[Structured page parsing data]
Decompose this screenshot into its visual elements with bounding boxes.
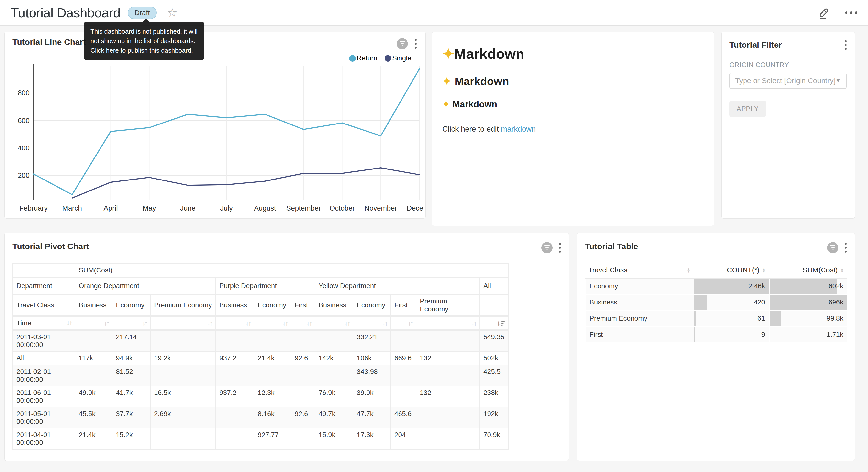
pivot-column-header[interactable]: Premium Economy (150, 294, 216, 316)
sort-icon[interactable]: ↓↑ (104, 319, 108, 327)
pivot-value-cell: 332.21 (353, 330, 391, 351)
pivot-value-cell: 2.69k (150, 407, 216, 428)
pivot-column-header[interactable]: Business (216, 294, 254, 316)
pivot-sort-cell[interactable]: ↓↑ (75, 316, 112, 330)
svg-text:Dece: Dece (407, 204, 423, 212)
origin-country-select[interactable]: Type or Select [Origin Country] ▼ (730, 72, 847, 89)
pivot-value-cell (391, 365, 416, 386)
pivot-value-cell: 21.4k (254, 351, 291, 365)
tooltip-line: This dashboard is not published, it will (90, 27, 197, 36)
svg-text:September: September (286, 204, 321, 212)
pivot-value-cell: 49.9k (75, 386, 112, 407)
pivot-chart-title: Tutorial Pivot Chart (12, 242, 89, 251)
pivot-sort-cell[interactable]: ↓↑ (216, 316, 254, 330)
kebab-menu-icon[interactable] (559, 243, 561, 253)
table-row: Premium Economy6199.8k (585, 311, 847, 327)
sort-icon[interactable]: ↓↑ (408, 319, 412, 327)
sort-icon[interactable]: ▲▼ (840, 268, 844, 272)
sort-icon[interactable]: ↓↑ (471, 319, 476, 327)
pivot-column-header[interactable]: Business (315, 294, 353, 316)
column-header-count[interactable]: COUNT(*)▲▼ (694, 264, 769, 278)
filter-badge-icon[interactable] (827, 242, 838, 254)
svg-text:November: November (364, 204, 397, 212)
pivot-column-header[interactable]: First (291, 294, 315, 316)
pivot-row: 2011-02-01 00:00:0081.52343.98425.5 (13, 365, 508, 386)
filter-badge-icon[interactable] (541, 242, 553, 254)
pivot-row: 2011-06-01 00:00:0049.9k41.7k16.5k937.21… (13, 386, 508, 407)
apply-button[interactable]: APPLY (730, 101, 766, 117)
pivot-sort-cell[interactable]: ↓↑ (112, 316, 150, 330)
pivot-group-header: All (480, 277, 508, 294)
pivot-value-cell: 937.2 (216, 351, 254, 365)
pivot-sort-cell[interactable]: ↓↑ (291, 316, 315, 330)
pivot-sort-cell[interactable]: ↓↑ (315, 316, 353, 330)
count-cell: 420 (694, 295, 769, 311)
pivot-value-cell (216, 365, 254, 386)
pivot-value-cell (150, 428, 216, 449)
kebab-menu-icon[interactable] (845, 243, 847, 253)
pivot-value-cell: 425.5 (480, 365, 508, 386)
pivot-row-label: All (13, 351, 75, 365)
svg-text:800: 800 (18, 89, 30, 97)
edit-pencil-icon[interactable] (818, 6, 830, 19)
pivot-sort-cell[interactable]: ↓↑ (416, 316, 480, 330)
more-options-icon[interactable] (845, 11, 857, 14)
pivot-column-header[interactable]: Premium Economy (416, 294, 480, 316)
sort-icon[interactable]: ↓↑ (67, 319, 71, 327)
pivot-value-cell: 238k (480, 386, 508, 407)
sort-icon[interactable]: ↓↑ (207, 319, 212, 327)
pivot-sort-cell[interactable]: ↓↑ (254, 316, 291, 330)
column-header-travel-class[interactable]: Travel Class▲▼ (585, 264, 694, 278)
sort-icon[interactable]: ↓↑ (283, 319, 287, 327)
pivot-time-header[interactable]: Time↓↑ (13, 316, 75, 330)
pivot-column-header[interactable]: Business (75, 294, 112, 316)
count-cell: 61 (694, 311, 769, 327)
sort-icon[interactable]: ▲▼ (687, 268, 690, 272)
pivot-column-header[interactable]: Economy (353, 294, 391, 316)
pivot-sort-cell[interactable]: ↓ (480, 316, 508, 330)
pivot-value-cell (291, 330, 315, 351)
pivot-sort-cell[interactable]: ↓↑ (391, 316, 416, 330)
sort-desc-icon[interactable]: ↓ (497, 319, 505, 327)
sort-icon[interactable]: ↓↑ (142, 319, 147, 327)
pivot-value-cell: 81.52 (112, 365, 150, 386)
pivot-column-header[interactable]: Economy (254, 294, 291, 316)
svg-text:200: 200 (18, 171, 30, 179)
sum-cell: 602k (769, 278, 847, 295)
sort-icon[interactable]: ↓↑ (382, 319, 387, 327)
pivot-row: All117k94.9k19.2k937.221.4k92.6142k106k6… (13, 351, 508, 365)
markdown-edit-link[interactable]: markdown (501, 125, 536, 133)
pivot-value-cell: 19.2k (150, 351, 216, 365)
table-row: Economy2.46k602k (585, 278, 847, 295)
pivot-column-header[interactable]: Economy (112, 294, 150, 316)
tooltip-line: Click here to publish this dashboard. (90, 46, 197, 55)
pivot-value-cell: 15.9k (315, 428, 353, 449)
pivot-subdim-label: Travel Class (13, 294, 75, 316)
draft-badge[interactable]: Draft (128, 7, 157, 19)
pivot-row: 2011-04-01 00:00:0021.4k15.2k927.7715.9k… (13, 428, 508, 449)
kebab-menu-icon[interactable] (845, 40, 847, 50)
table-card-title: Tutorial Table (585, 242, 638, 251)
travel-class-table: Travel Class▲▼COUNT(*)▲▼SUM(Cost)▲▼Econo… (585, 264, 847, 343)
pivot-column-header (480, 294, 508, 316)
pivot-column-header[interactable]: First (391, 294, 416, 316)
favorite-star-icon[interactable]: ☆ (167, 7, 178, 19)
pivot-row-label: 2011-04-01 00:00:00 (13, 428, 75, 449)
sort-icon[interactable]: ↓↑ (345, 319, 349, 327)
pivot-row-label: 2011-05-01 00:00:00 (13, 407, 75, 428)
pivot-value-cell (75, 365, 112, 386)
pivot-sort-cell[interactable]: ↓↑ (150, 316, 216, 330)
column-header-sum[interactable]: SUM(Cost)▲▼ (769, 264, 847, 278)
pivot-value-cell: 106k (353, 351, 391, 365)
pivot-corner-cell (13, 263, 75, 277)
line-chart-plot[interactable]: 200400600800FebruaryMarchAprilMayJuneJul… (5, 32, 426, 218)
chevron-down-icon: ▼ (835, 78, 841, 84)
pivot-group-header: Purple Department (216, 277, 315, 294)
publish-tooltip: This dashboard is not published, it will… (84, 22, 204, 60)
sort-icon[interactable]: ↓↑ (246, 319, 250, 327)
sort-icon[interactable]: ↓↑ (307, 319, 311, 327)
sort-icon[interactable]: ▲▼ (762, 268, 766, 272)
pivot-sort-cell[interactable]: ↓↑ (353, 316, 391, 330)
page-title: Tutorial Dashboard (11, 5, 120, 20)
filter-card: Tutorial Filter ORIGIN COUNTRY Type or S… (721, 32, 855, 218)
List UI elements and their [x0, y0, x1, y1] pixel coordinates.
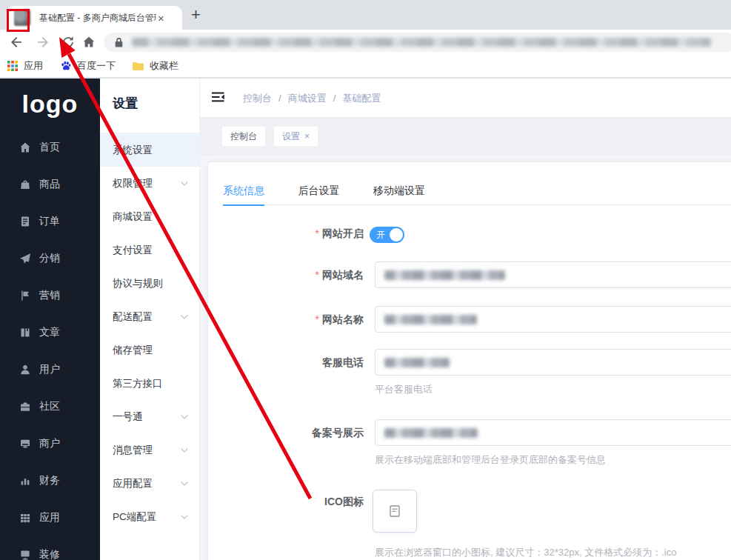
sidebar-item-decoration[interactable]: 装修 [0, 536, 100, 560]
submenu-item-message[interactable]: 消息管理 [100, 433, 199, 467]
monitor-icon [19, 549, 31, 560]
document-icon [390, 505, 400, 517]
tab-mobile-settings[interactable]: 移动端设置 [373, 176, 425, 205]
settings-tabs: 系统信息 后台设置 移动端设置 [223, 176, 731, 205]
breadcrumb-basic-config[interactable]: 基础配置 [342, 93, 381, 104]
sidebar-item-home[interactable]: 首页 [0, 129, 100, 166]
briefcase-icon [19, 401, 31, 413]
tab-system-info[interactable]: 系统信息 [223, 176, 264, 205]
grid-icon [19, 512, 31, 524]
home-button[interactable] [82, 36, 97, 50]
submenu-item-system[interactable]: 系统设置 [100, 133, 199, 167]
tag-console[interactable]: 控制台 [222, 127, 265, 146]
browser-toolbar [0, 30, 731, 55]
submenu-item-agreement[interactable]: 协议与规则 [100, 267, 199, 300]
submenu-item-payment[interactable]: 支付设置 [100, 233, 199, 267]
bar-chart-icon [19, 475, 31, 487]
tag-settings[interactable]: 设置× [274, 127, 318, 146]
submenu-item-thirdparty[interactable]: 第三方接口 [100, 367, 199, 400]
reload-button[interactable] [61, 36, 76, 50]
sidebar-item-community[interactable]: 社区 [0, 388, 100, 425]
ico-upload-box[interactable] [373, 490, 417, 533]
home-icon [82, 36, 96, 49]
book-icon [19, 327, 31, 339]
screen: 基础配置 - 多商户商城后台管理 × + 应用 [0, 0, 731, 560]
ico-hint: 展示在浏览器窗口的小图标, 建议尺寸：32*32px, 文件格式必须为：.ico [375, 546, 676, 559]
back-arrow-icon [10, 36, 23, 49]
site-domain-input[interactable] [375, 261, 731, 288]
apps-grid-icon[interactable] [7, 61, 18, 71]
icp-hint: 展示在移动端底部和管理后台登录页底部的备案号信息 [375, 453, 606, 467]
order-document-icon [19, 216, 31, 227]
new-tab-button[interactable]: + [191, 6, 201, 24]
label-icp: 备案号展示 [208, 427, 364, 440]
reload-icon [61, 36, 75, 49]
chevron-down-icon [181, 448, 188, 453]
address-bar[interactable] [104, 33, 731, 52]
icp-input[interactable] [375, 419, 731, 446]
user-icon [19, 364, 31, 376]
baidu-paw-icon[interactable] [61, 61, 71, 71]
settings-sidebar-title: 设置 [100, 79, 199, 133]
settings-card: 系统信息 后台设置 移动端设置 *网站开启 开 *网站域名 *网站名称 客服电话… [207, 161, 731, 560]
blurred-value [384, 315, 477, 324]
menu-fold-icon[interactable] [212, 90, 225, 104]
sidebar-item-finance[interactable]: 财务 [0, 462, 100, 499]
sidebar-item-apps[interactable]: 应用 [0, 499, 100, 536]
sidebar-item-marketing[interactable]: 营销 [0, 277, 100, 314]
site-switch-toggle[interactable]: 开 [370, 227, 404, 243]
sidebar-item-users[interactable]: 用户 [0, 351, 100, 388]
breadcrumb: 控制台/商城设置/基础配置 [243, 92, 381, 105]
service-phone-input[interactable] [375, 349, 731, 376]
main-sidebar: logo 首页 商品 订单 分销 [0, 79, 100, 560]
main-nav: 首页 商品 订单 分销 营销 [0, 129, 100, 560]
tab-close-icon[interactable]: × [158, 12, 164, 24]
sidebar-item-goods[interactable]: 商品 [0, 166, 100, 203]
sidebar-item-merchants[interactable]: 商户 [0, 425, 100, 462]
submenu-item-storage[interactable]: 储存管理 [100, 333, 199, 367]
tag-close-icon[interactable]: × [304, 131, 310, 141]
service-phone-hint: 平台客服电话 [375, 383, 433, 396]
bookmark-favorites[interactable]: 收藏栏 [150, 59, 178, 73]
lock-icon [115, 37, 123, 47]
bookmark-baidu[interactable]: 百度一下 [77, 59, 116, 73]
tagbar: 控制台 设置× [200, 117, 731, 156]
forward-button[interactable] [36, 36, 51, 50]
label-site-switch: *网站开启 [208, 227, 364, 241]
storefront-icon [19, 438, 31, 450]
shopping-bag-icon [19, 179, 31, 190]
sidebar-item-distribution[interactable]: 分销 [0, 240, 100, 277]
sidebar-item-orders[interactable]: 订单 [0, 203, 100, 240]
blurred-value [384, 270, 505, 280]
main-header: 控制台/商城设置/基础配置 [200, 79, 731, 117]
label-site-name: *网站名称 [208, 313, 364, 327]
tab-admin-settings[interactable]: 后台设置 [298, 176, 339, 205]
submenu-item-appconfig[interactable]: 应用配置 [100, 467, 199, 500]
blurred-value [384, 358, 450, 367]
chevron-down-icon [181, 415, 188, 419]
admin-app: logo 首页 商品 订单 分销 [0, 79, 731, 560]
bookmark-apps[interactable]: 应用 [24, 59, 43, 73]
browser-tab[interactable]: 基础配置 - 多商户商城后台管理 × [6, 6, 182, 30]
bookmarks-bar: 应用 百度一下 收藏栏 [0, 55, 731, 79]
submenu-item-pcconfig[interactable]: PC端配置 [100, 500, 199, 533]
breadcrumb-mall-settings[interactable]: 商城设置 [288, 93, 327, 104]
favicon-blurred [14, 10, 30, 26]
chevron-down-icon [181, 515, 188, 519]
sidebar-item-articles[interactable]: 文章 [0, 314, 100, 351]
submenu-item-delivery[interactable]: 配送配置 [100, 300, 199, 333]
home-icon [19, 141, 31, 153]
folder-icon[interactable] [132, 61, 144, 71]
submenu-item-permission[interactable]: 权限管理 [100, 167, 199, 200]
browser-tabstrip: 基础配置 - 多商户商城后台管理 × + [0, 0, 731, 30]
submenu-item-yihaotong[interactable]: 一号通 [100, 400, 199, 433]
site-name-input[interactable] [375, 306, 731, 333]
label-ico: ICO图标 [208, 496, 364, 509]
breadcrumb-console[interactable]: 控制台 [243, 93, 272, 104]
submenu-item-mall[interactable]: 商城设置 [100, 200, 199, 233]
chevron-down-icon [181, 481, 188, 486]
logo: logo [0, 79, 100, 129]
blurred-value [384, 428, 478, 438]
chevron-down-icon [181, 181, 188, 186]
back-button[interactable] [10, 36, 24, 50]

Try it
Copy out each line of the records above that includes "admin".

Task answer
tab-admin-settings[interactable]: 后台设置 [298, 176, 339, 205]
admin-app: logo 首页 商品 订单 分销 [0, 79, 731, 560]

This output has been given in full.